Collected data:
══════════

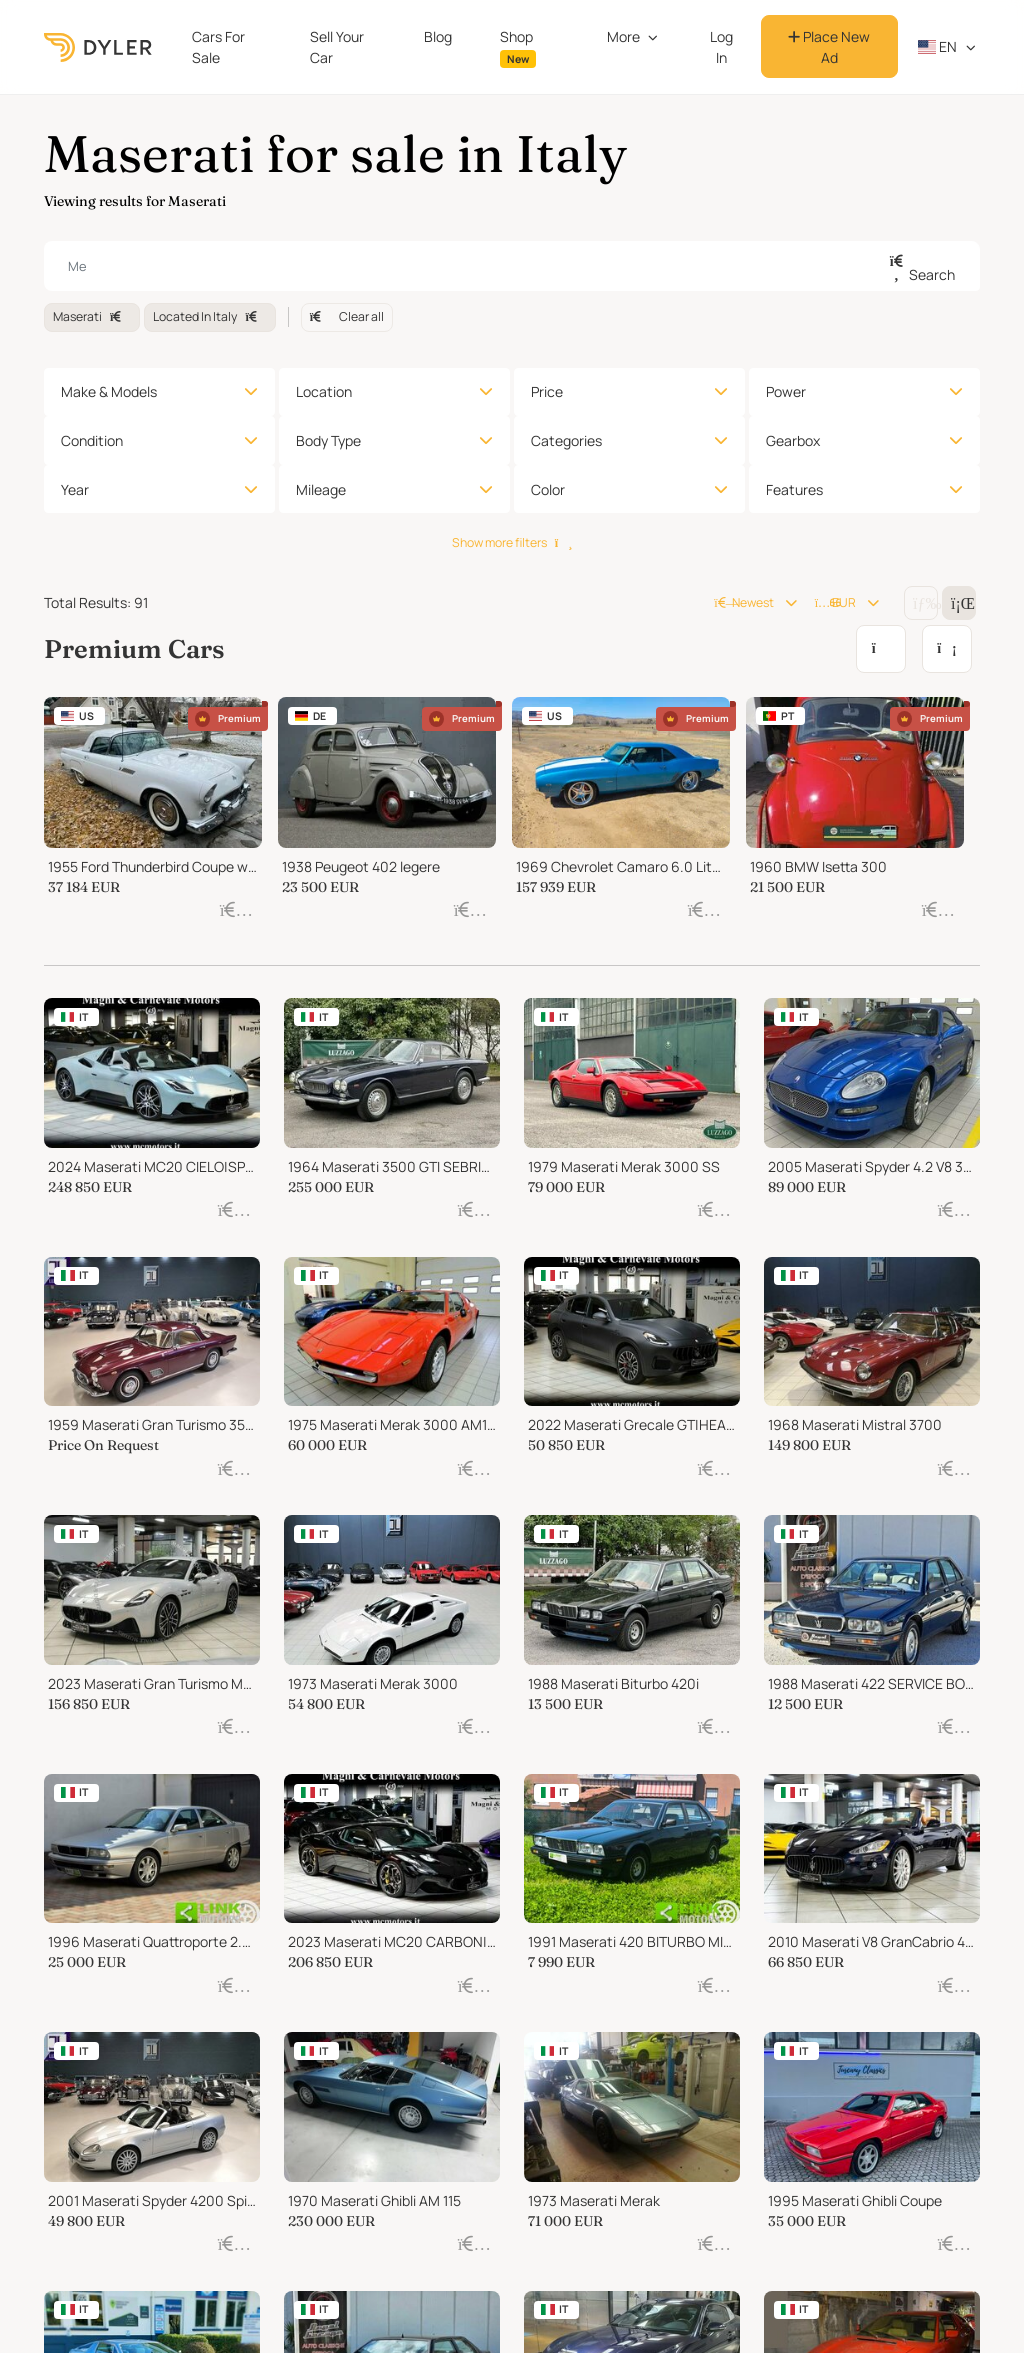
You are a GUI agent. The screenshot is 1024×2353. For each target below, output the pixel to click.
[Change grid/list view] (921, 603)
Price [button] (547, 391)
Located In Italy (209, 316)
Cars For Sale (218, 47)
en (938, 46)
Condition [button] (92, 440)
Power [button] (786, 391)
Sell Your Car (337, 47)
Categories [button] (566, 440)
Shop (518, 47)
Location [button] (324, 391)
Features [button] (794, 489)
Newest (743, 602)
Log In (721, 47)
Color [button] (548, 489)
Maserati (92, 316)
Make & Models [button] (109, 391)
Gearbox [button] (793, 440)
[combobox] (512, 266)
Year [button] (75, 489)
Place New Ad (829, 47)
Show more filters (512, 542)
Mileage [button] (321, 489)
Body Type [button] (328, 440)
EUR (835, 602)
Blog (438, 36)
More (623, 36)
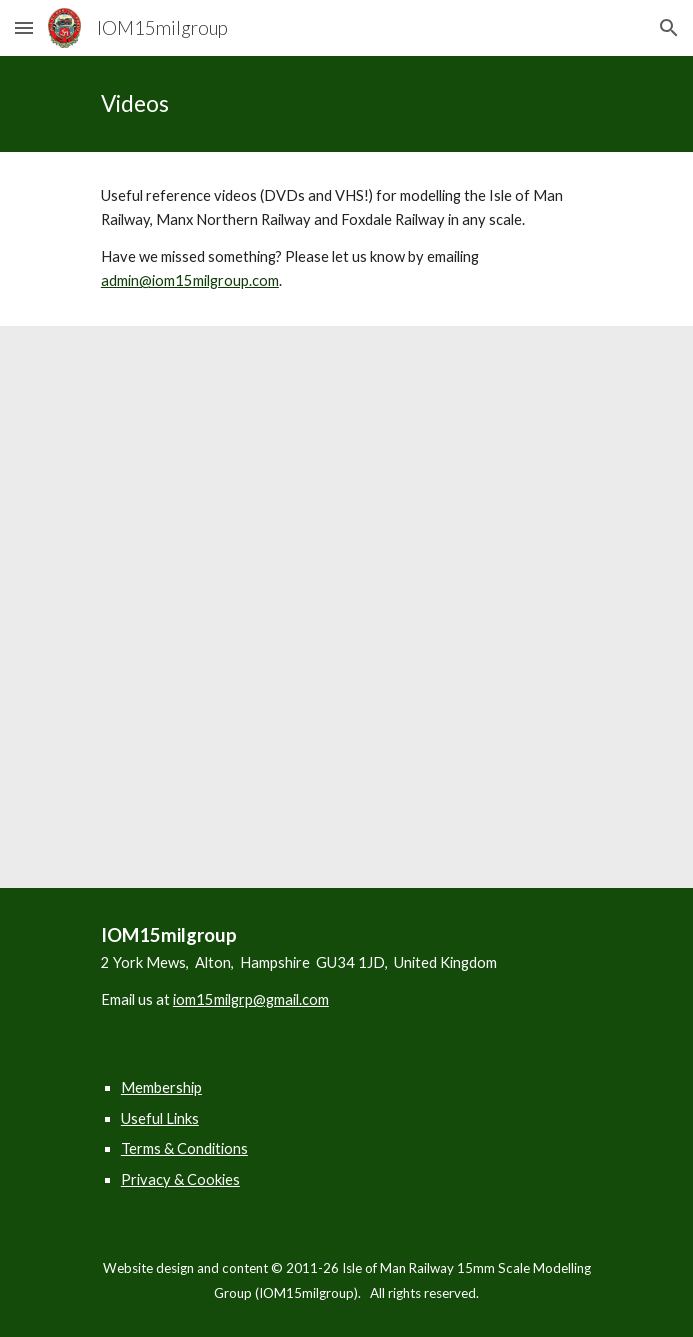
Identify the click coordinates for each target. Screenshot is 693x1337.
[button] (24, 27)
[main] (346, 104)
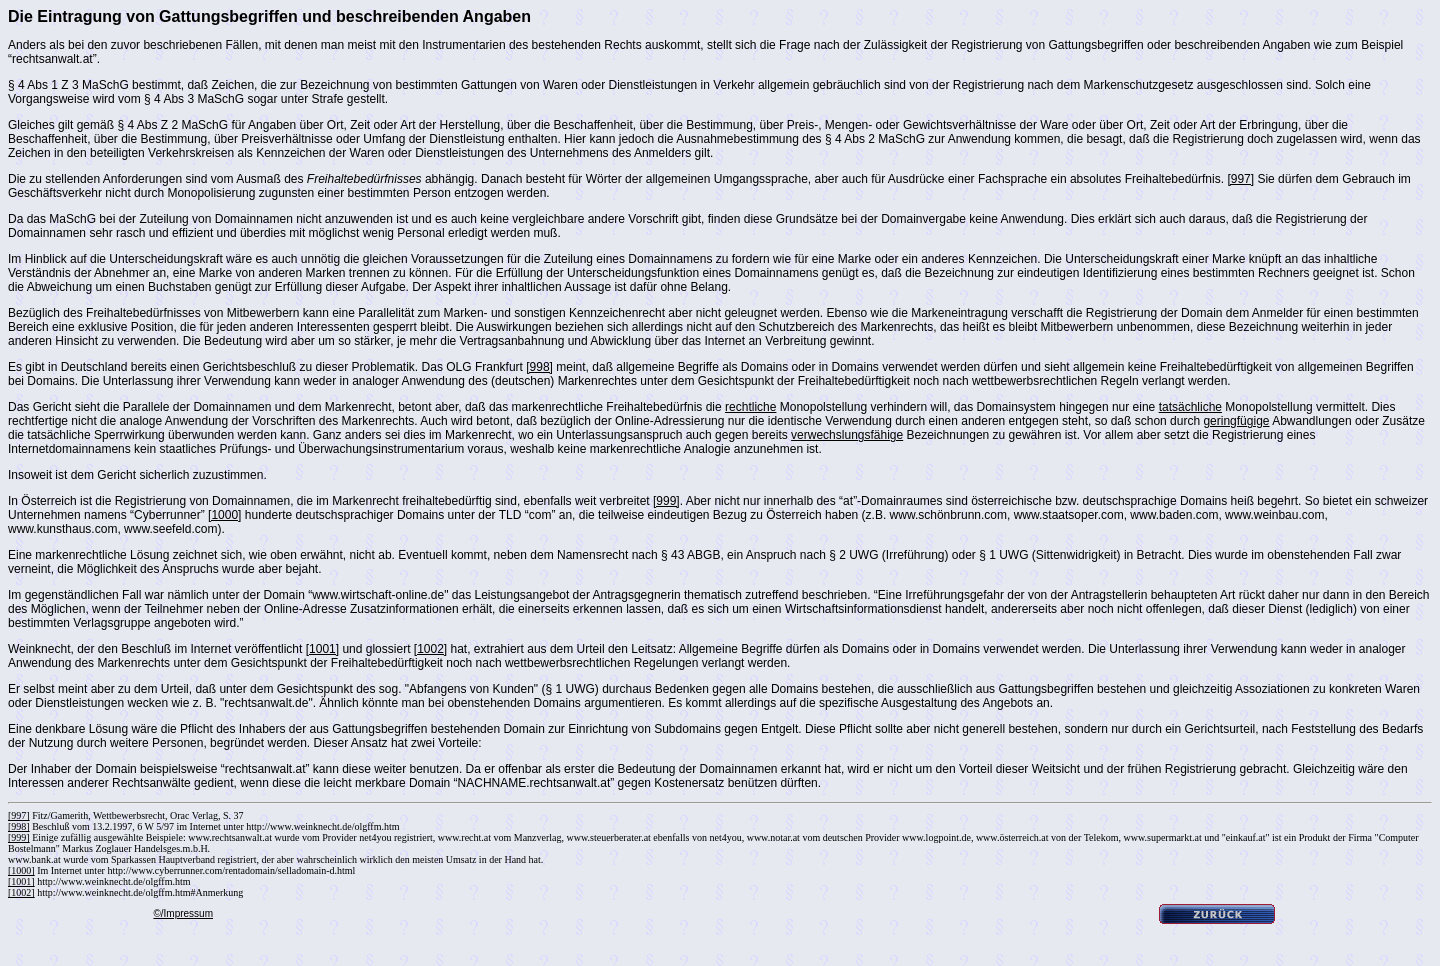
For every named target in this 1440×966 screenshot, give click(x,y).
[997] (1240, 179)
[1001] (322, 649)
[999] (666, 501)
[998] (539, 367)
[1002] (430, 649)
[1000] (224, 515)
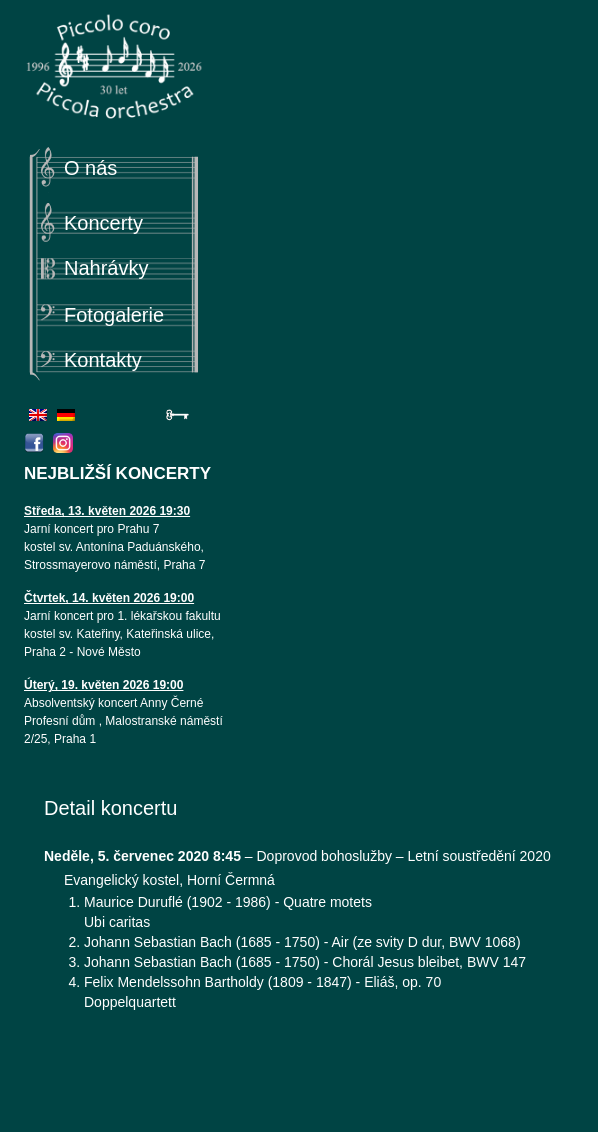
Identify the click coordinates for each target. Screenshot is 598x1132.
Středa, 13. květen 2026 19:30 (107, 511)
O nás (90, 168)
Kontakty (103, 360)
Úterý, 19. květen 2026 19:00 (103, 685)
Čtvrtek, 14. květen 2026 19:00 (109, 598)
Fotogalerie (114, 315)
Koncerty (103, 223)
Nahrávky (106, 268)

══════════

An exact reproduction of the data is required, with pictures excluded.

YOUR RESPONSE:
You are a GUI agent. The screenshot is 1024×2353. For each target below, output the pixel to click.
[Change grid/list view] (921, 603)
Price [button] (547, 391)
Located In Italy (209, 316)
Cars For Sale (218, 47)
en (938, 46)
Condition [button] (92, 440)
Power [button] (786, 391)
Sell Your Car (337, 47)
Categories [button] (566, 440)
Shop (518, 47)
Location [button] (324, 391)
Features [button] (794, 489)
Newest (743, 602)
Log In (721, 47)
Color [button] (548, 489)
Maserati (92, 316)
Make & Models [button] (109, 391)
Gearbox [button] (793, 440)
[combobox] (512, 266)
Year [button] (75, 489)
Place New Ad (829, 47)
Show more filters (512, 542)
Mileage [button] (321, 489)
Body Type [button] (328, 440)
EUR (835, 602)
Blog (438, 36)
More (623, 36)
Identify the click coordinates for each target. Screenshot is 693x1337.
[button] (24, 27)
[main] (346, 104)
For every named target in this 1440×966 screenshot, give click(x,y).
[997] (1240, 179)
[1001] (322, 649)
[999] (666, 501)
[998] (539, 367)
[1002] (430, 649)
[1000] (224, 515)
Identify the click coordinates for each target. Screenshot is 598x1132.
Středa, 13. květen 2026 19:30 (107, 511)
O nás (90, 168)
Kontakty (103, 360)
Úterý, 19. květen 2026 19:00 (103, 685)
Čtvrtek, 14. květen 2026 19:00 (109, 598)
Fotogalerie (114, 315)
Koncerty (103, 223)
Nahrávky (106, 268)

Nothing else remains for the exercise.